The problem: From the listing below, extract every line containing "bares".

Raw data:
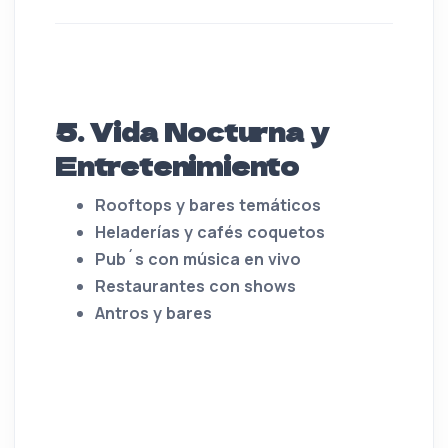
5. Vida Nocturna y
Entretenimiento
Rooftops y bares temáticos
Heladerías y cafés coquetos
Pub´s con música en vivo
Restaurantes con shows
Antros y bares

Completed exercise:
Rooftops y bares temáticos
Antros y bares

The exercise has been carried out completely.